Your assignment:
The required response is the number of lines in the entries that include the word "post", with nothing added.

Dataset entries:
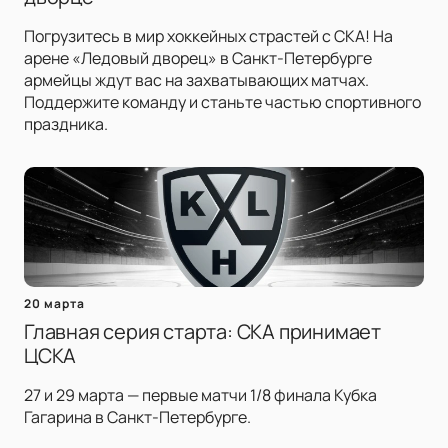
Погрузитесь в мир хоккейных страстей с СКА! На
арене «Ледовый дворец» в Санкт-Петербурге
армейцы ждут вас на захватывающих матчах.
Поддержите команду и станьте частью спортивного
праздника.
20 марта
Главная серия старта: СКА принимает
ЦСКА
27 и 29 марта — первые матчи 1/8 финала Кубка
Гагарина в Санкт-Петербурге.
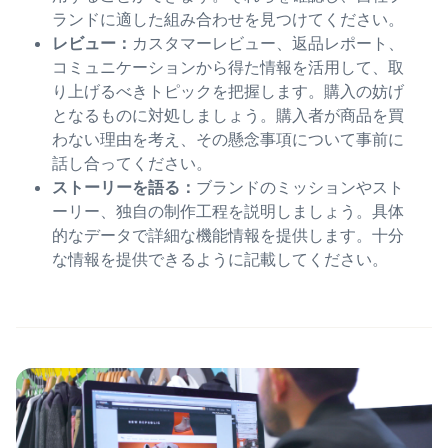
ランドに適した組み合わせを見つけてください。
レビュー：
カスタマーレビュー、返品レポート、
コミュニケーションから得た情報を活用して、取
り上げるべきトピックを把握します。購入の妨げ
となるものに対処しましょう。購入者が商品を買
わない理由を考え、その懸念事項について事前に
話し合ってください。
ストーリーを語る：
ブランドのミッションやスト
ーリー、独自の制作工程を説明しましょう。具体
的なデータで詳細な機能情報を提供します。十分
な情報を提供できるように記載してください。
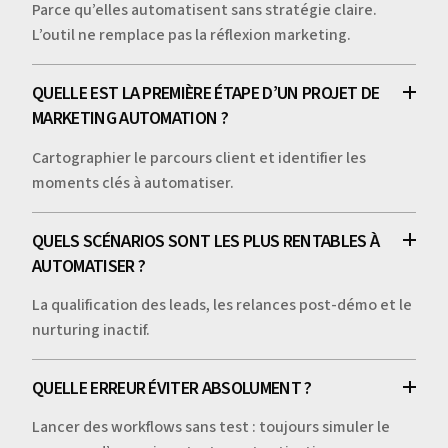
Parce qu’elles automatisent sans stratégie claire.
L’outil ne remplace pas la réflexion marketing.
QUELLE EST LA PREMIÈRE ÉTAPE D’UN PROJET DE
MARKETING AUTOMATION ?
Cartographier le parcours client et identifier les
moments clés à automatiser.
QUELS SCÉNARIOS SONT LES PLUS RENTABLES À
AUTOMATISER ?
La qualification des leads, les relances post-démo et le
nurturing inactif.
QUELLE ERREUR ÉVITER ABSOLUMENT ?
Lancer des workflows sans test : toujours simuler le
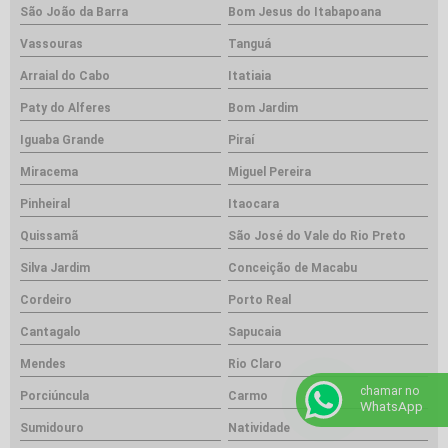
São João da Barra
Bom Jesus do Itabapoana
Vassouras
Tanguá
Arraial do Cabo
Itatiaia
Paty do Alferes
Bom Jardim
Iguaba Grande
Piraí
Miracema
Miguel Pereira
Pinheiral
Itaocara
Quissamã
São José do Vale do Rio Preto
Silva Jardim
Conceição de Macabu
Cordeiro
Porto Real
Cantagalo
Sapucaia
Mendes
Rio Claro
chamar no
Porciúncula
Carmo
WhatsApp
Sumidouro
Natividade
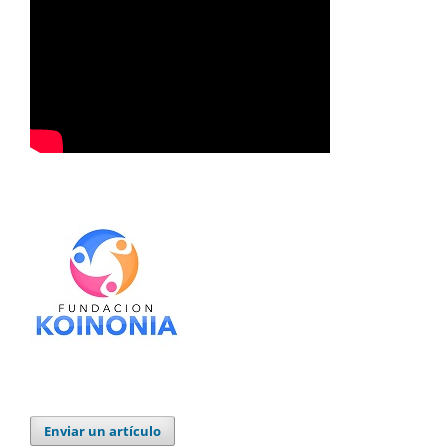
Enviar un artículo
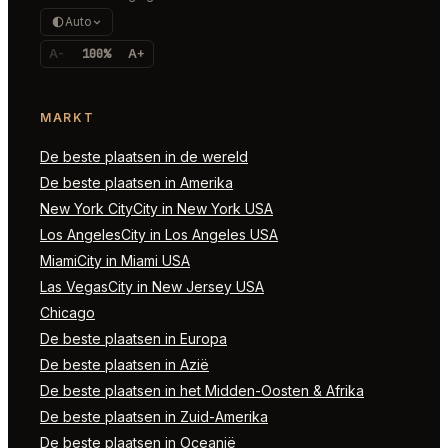
Auto
A-
100%
A+
MARKT
De beste plaatsen in de wereld
De beste plaatsen in Amerika
New York CityCity in New York USA
Los AngelesCity in Los Angeles USA
MiamiCity in Miami USA
Las VegasCity in New Jersey USA
Chicago
De beste plaatsen in Europa
De beste plaatsen in Azië
De beste plaatsen in het Midden-Oosten & Afrika
De beste plaatsen in Zuid-Amerika
De beste plaatsen in Oceanië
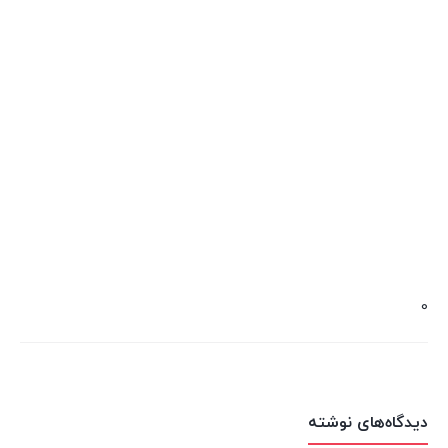
0
دیدگاه‌های نوشته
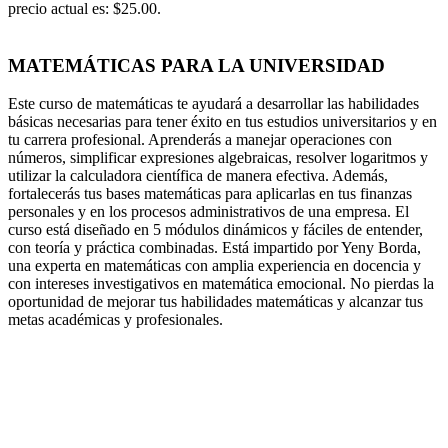
precio actual es: $25.00.
MATEMÁTICAS PARA LA UNIVERSIDAD
Este curso de matemáticas te ayudará a desarrollar las habilidades
básicas necesarias para tener éxito en tus estudios universitarios y en
tu carrera profesional. Aprenderás a manejar operaciones con
números, simplificar expresiones algebraicas, resolver logaritmos y
utilizar la calculadora científica de manera efectiva. Además,
fortalecerás tus bases matemáticas para aplicarlas en tus finanzas
personales y en los procesos administrativos de una empresa. El
curso está diseñado en 5 módulos dinámicos y fáciles de entender,
con teoría y práctica combinadas. Está impartido por Yeny Borda,
una experta en matemáticas con amplia experiencia en docencia y
con intereses investigativos en matemática emocional. No pierdas la
oportunidad de mejorar tus habilidades matemáticas y alcanzar tus
metas académicas y profesionales.
-50%
Click para agrandar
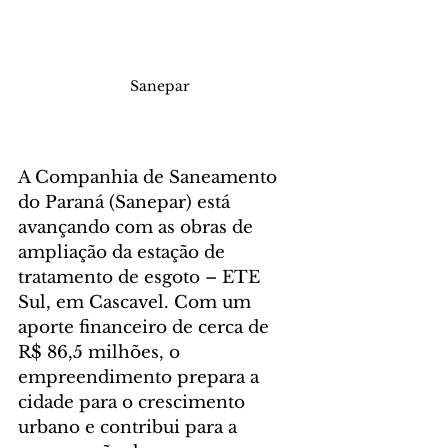
Sanepar
A Companhia de Saneamento 
do Paraná (Sanepar) está 
avançando com as obras de 
ampliação da estação de 
tratamento de esgoto – ETE 
Sul, em Cascavel. Com um 
aporte financeiro de cerca de 
R$ 86,5 milhões, o 
empreendimento prepara a 
cidade para o crescimento 
urbano e contribui para a 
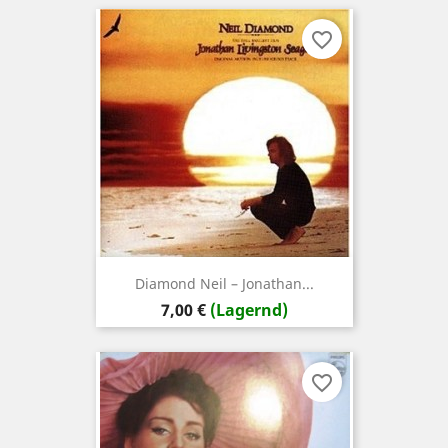
favorite_border
Diamond ‎Neil – Jonathan...
Preis
7,00 €
(Lagernd)
favorite_border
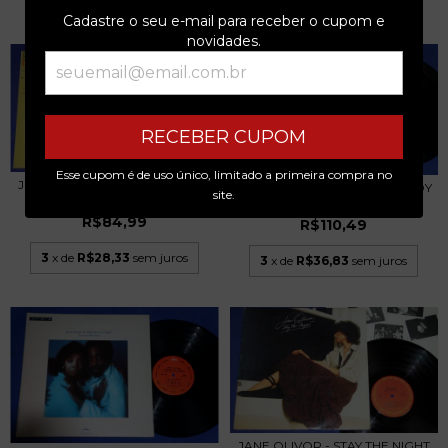
Cadastre o seu e-mail para receber o cupom e
novidades.
RECEBER CUPOM
Esse cupom é de uso único, limitado a primeira compra no
JOHN DAVIDSON - THE TIME OF
JOEL GREY - BLACK SHEEP BOY
site.
MY LIFE! - L...
- LP - 1969...
R$84,99
R$110,49
3
x de
R$28,33
sem juros
3
x de
R$36,83
sem juros
JANE OLIVOR - STAY THE NIGHT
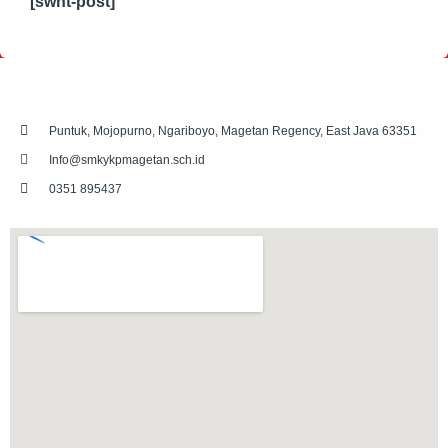
[swnt-post]
Puntuk, Mojopurno, Ngariboyo, Magetan Regency, East Java 63351
Info@smkykpmagetan.sch.id
0351 895437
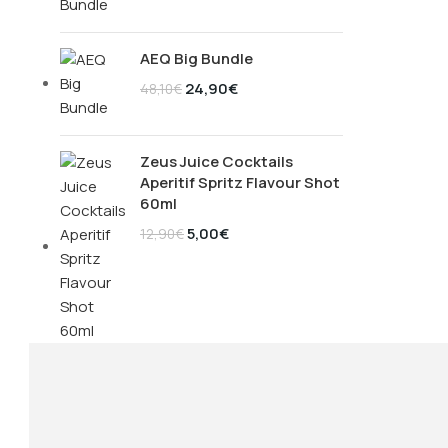
AEQ Big Bundle
24,90
€
48,10
€
Zeus Juice Cocktails
Aperitif Spritz Flavour Shot
60ml
5,00
€
12,90
€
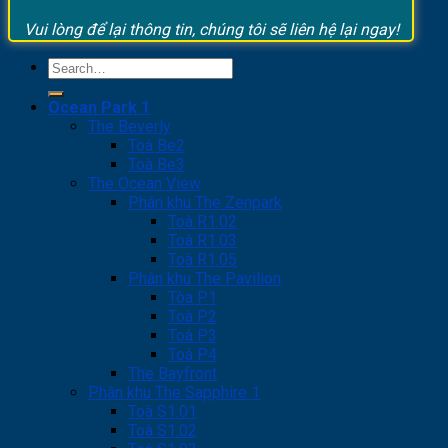
Vui lòng để lại thông tin, chúng tôi sẽ liên hệ lại ngay!
Ocean Park 1
The Beverly
Toà Be2
Toà Be3
The Ocean View
Phân khu The Zenpark
Toà R1.02
Toà R1.03
Toà R1.05
Phân khu The Pavilion
Tòa P1
Toà P2
Toà P3
Toà P4
The Bayfront
Phân khu The Sapphire 1
Toà S1.01
Toà S1.02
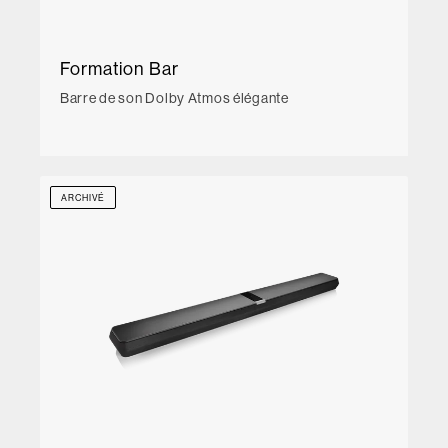
Formation Bar
Barre de son Dolby Atmos élégante
ARCHIVÉ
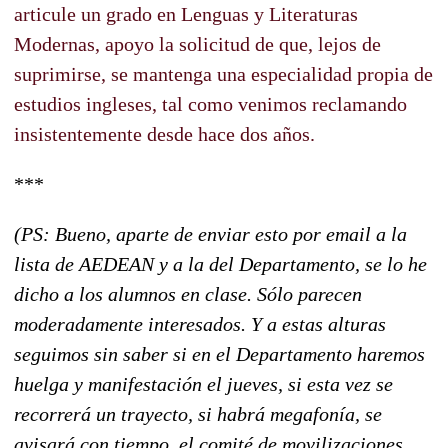
articule un grado en Lenguas y Literaturas
Modernas, apoyo la solicitud de que, lejos de
suprimirse, se mantenga una especialidad propia de
estudios ingleses, tal como venimos reclamando
insistentemente desde hace dos años.
***
(PS: Bueno, aparte de enviar esto por email a la
lista de AEDEAN y a la del Departamento, se lo he
dicho a los alumnos en clase. Sólo parecen
moderadamente interesados. Y a estas alturas
seguimos sin saber si en el Departamento haremos
huelga y manifestación el jueves, si esta vez se
recorrerá un trayecto, si habrá megafonía, se
avisará con tiempo, el comité de movilizaciones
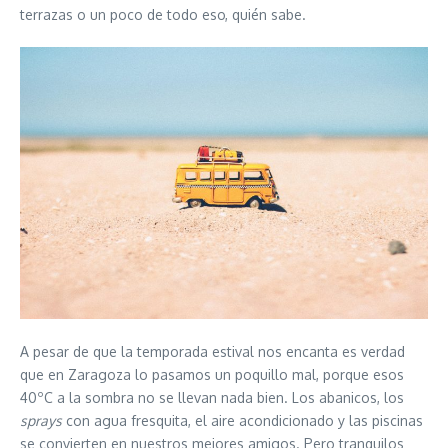
terrazas o un poco de todo eso, quién sabe.
A pesar de que la temporada estival nos encanta es verdad
que en Zaragoza lo pasamos un poquillo mal, porque esos
40ºC a la sombra no se llevan nada bien. Los abanicos, los
sprays
con agua fresquita, el aire acondicionado y las piscinas
se convierten en nuestros mejores amigos. Pero tranquilos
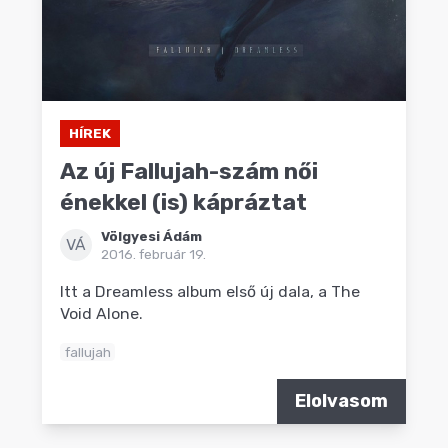
HÍREK
Az új Fallujah-szám női
énekkel (is) kápráztat
Völgyesi Ádám
VÁ
2016. február 19.
Itt a Dreamless album első új dala, a The
Void Alone.
fallujah
Elolvasom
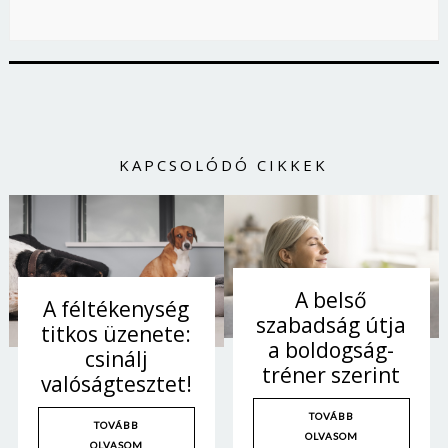
Jelszó
Mégse
Bejelentkezés
KAPCSOLÓDÓ CIKKEK
A belső
A féltékenység
szabadság útja
titkos üzenete:
a boldogság-
csinálj
tréner szerint
valóságtesztet!
TOVÁBB
TOVÁBB
OLVASOM
OLVASOM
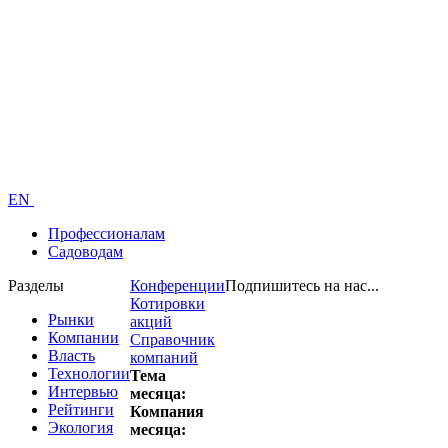
EN
Профессионалам
Садоводам
Разделы
Конференции
Подпишитесь на нас...
Котировки
Рынки
акций
Компании
Справочник
Власть
компаний
Технологии
Тема
Интервью
месяца:
Рейтинги
Компания
Экология
месяца:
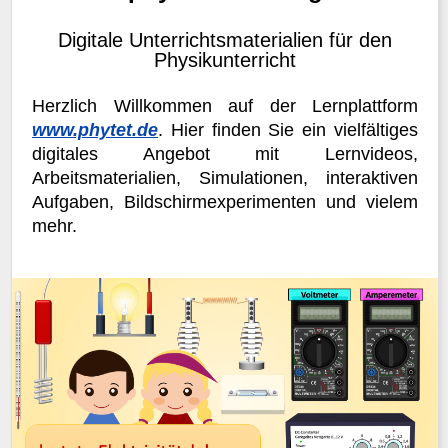
Digitale Unterrichtsmaterialien für den
Physikunterricht
Herzlich Willkommen auf der Lernplattform
www.phytet.de
. Hier finden Sie ein vielfältiges
digitales Angebot mit Lernvideos,
Arbeitsmaterialien, Simulationen, interaktiven
Aufgaben, Bildschirmexperimenten und vielem
mehr.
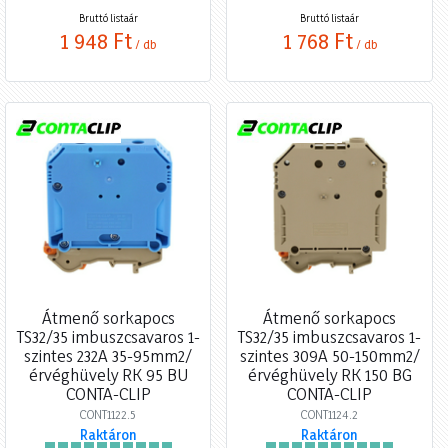
Bruttó listaár
Bruttó listaár
1 948 Ft
1 768 Ft
/ db
/ db
Átmenő sorkapocs
Átmenő sorkapocs
TS32/35 imbuszcsavaros 1-
TS32/35 imbuszcsavaros 1-
szintes 232A 35-95mm2/
szintes 309A 50-150mm2/
érvéghüvely RK 95 BU
érvéghüvely RK 150 BG
CONTA-CLIP
CONTA-CLIP
CONT1122.5
CONT1124.2
Raktáron
Raktáron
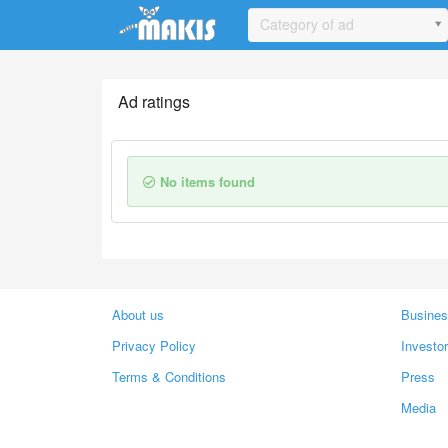
Update cookies preferences
Category of ad
Ad ratings
No items found
About us
Busines
Privacy Policy
Investo
Terms & Conditions
Press
Media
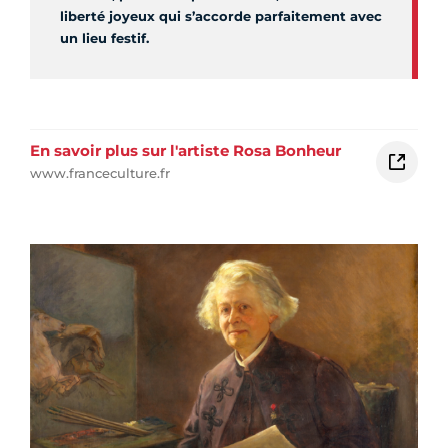
liberté joyeux qui s’accorde parfaitement avec
un lieu festif.
En savoir plus sur l'artiste Rosa Bonheur
www.franceculture.fr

Response to the task:
2